How To Explain Divorce To Children
Children have a unique way of looking at the world. While we were all kids once, we forget how different everything looks through the eyes of a child. This includes your marriage, your relationship with your spouse, and yes, your divorce. Kids will have questions. Here are some common ones that come up in Michigan divorce cases.
Why Do You Have to Split Up?
One of the most common questions kids might have is why is it happening to begin with. Of course, the best way to approach any of your child’s questions about your divorce is by exercising patience and compassion.
Your marriage is what your kids know. Change, especially a big one, can be scary for them.
You can try to say something like this:
“We know this is difficult for you. Your (mom or dad) and I have tried to make changes but this is the best way for all of us. We will always be your parents and we will love you the same as we do now, which is a LOT.”

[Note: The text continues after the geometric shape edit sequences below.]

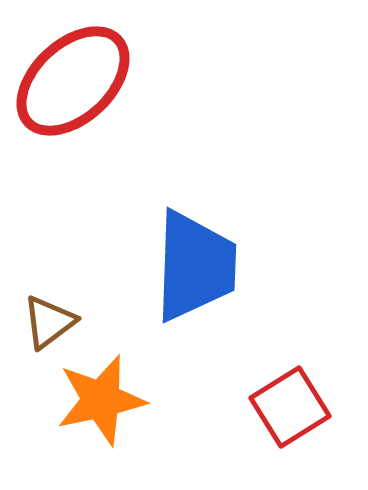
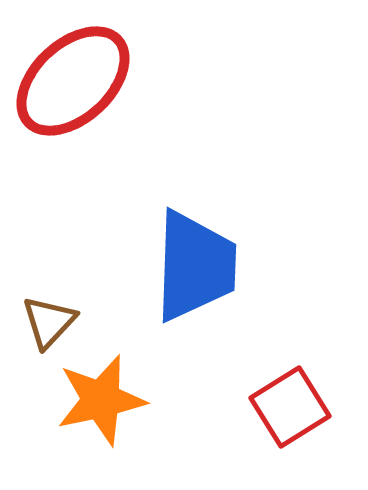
brown triangle: rotated 10 degrees counterclockwise
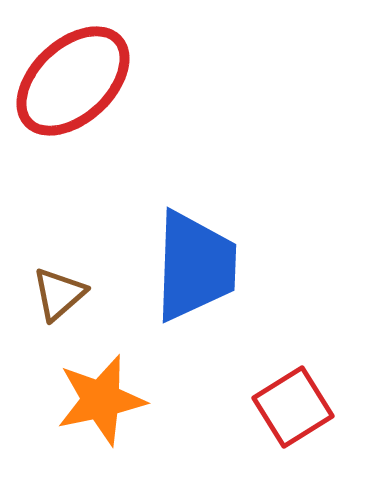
brown triangle: moved 10 px right, 28 px up; rotated 6 degrees clockwise
red square: moved 3 px right
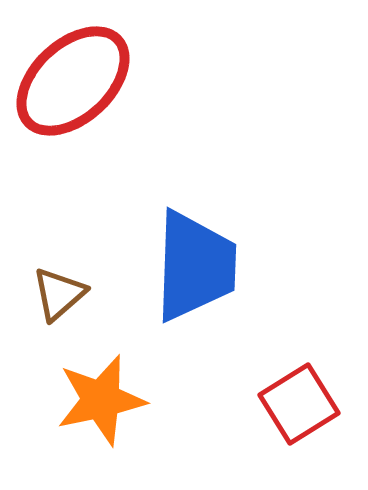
red square: moved 6 px right, 3 px up
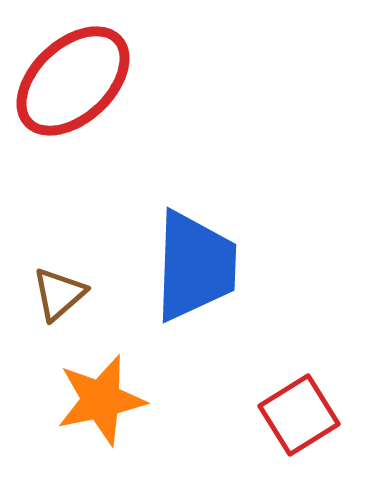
red square: moved 11 px down
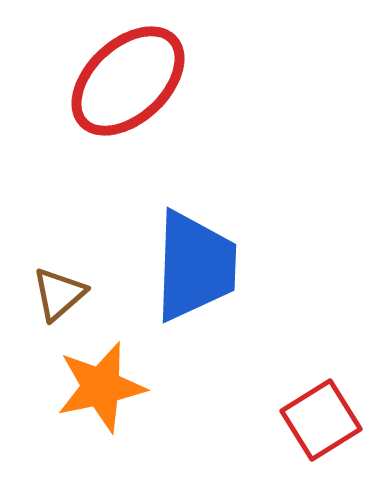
red ellipse: moved 55 px right
orange star: moved 13 px up
red square: moved 22 px right, 5 px down
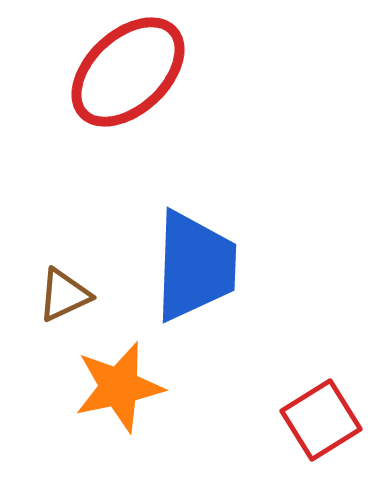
red ellipse: moved 9 px up
brown triangle: moved 5 px right, 1 px down; rotated 16 degrees clockwise
orange star: moved 18 px right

Are We Going to Have to Move?
If your children are of school age, this question will almost certainly come up when going through a divorce in Wayne County. Again, change is scary for kids. So if they’re used to going to school in Taylor, a change to Trenton or Riverview might be scary for them.
While leaving their friends behind or having to ‘start over’ might be the biggest fear about moving for your children, it is important to let them know that some changes are good.
An answer similar to this one might be helpful:
“I know you love your friends and school. We are going to do everything we can to keep you in the same school. If we have to move, we are going to make sure that you love your new school and home just as much.”
Is this my/our fault?
Remember how we said that kids look at the world differently? Many times they will internalize family problems and shoulder the blame for them. Most of the time this is because it is hard for them to recognize external factors that can be causing the strife. Kids don’t understand financial problems, for example, so if they can’t see the cause of the stress, they will try to understand it in the ways they know how.
In this situation, the best approach is letting them know, in no uncertain terms, that the divorce is not their fault. Try this:
“What’s happening is only between your mom/dad and I. This is something that grown-ups have to work through together. Absolutely nothing you have done is causing us to split up. We both love you more than anything in the world and we are both so very proud of you.”